Supplied entries:
++++++++++

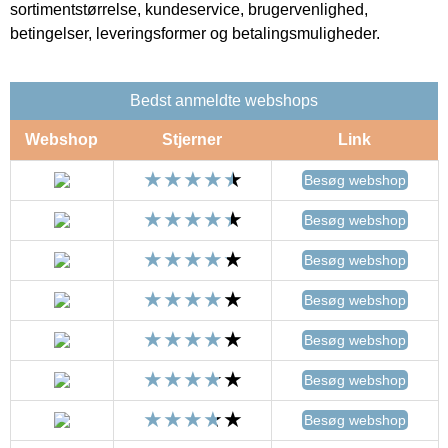
sortimentstørrelse, kundeservice, brugervenlighed,
betingelser, leveringsformer og betalingsmuligheder.
Bedst anmeldte webshops
Webshop
Stjerner
Link
Besøg webshop
Besøg webshop
Besøg webshop
Besøg webshop
Besøg webshop
Besøg webshop
Besøg webshop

++++++++++

Task: Only the pictures are to be left out; repeat all other material exactly.

Answer to this exercise:
sortimentstørrelse, kundeservice, brugervenlighed,
betingelser, leveringsformer og betalingsmuligheder.
Bedst anmeldte webshops
Webshop
Stjerner
Link
Besøg webshop
Besøg webshop
Besøg webshop
Besøg webshop
Besøg webshop
Besøg webshop
Besøg webshop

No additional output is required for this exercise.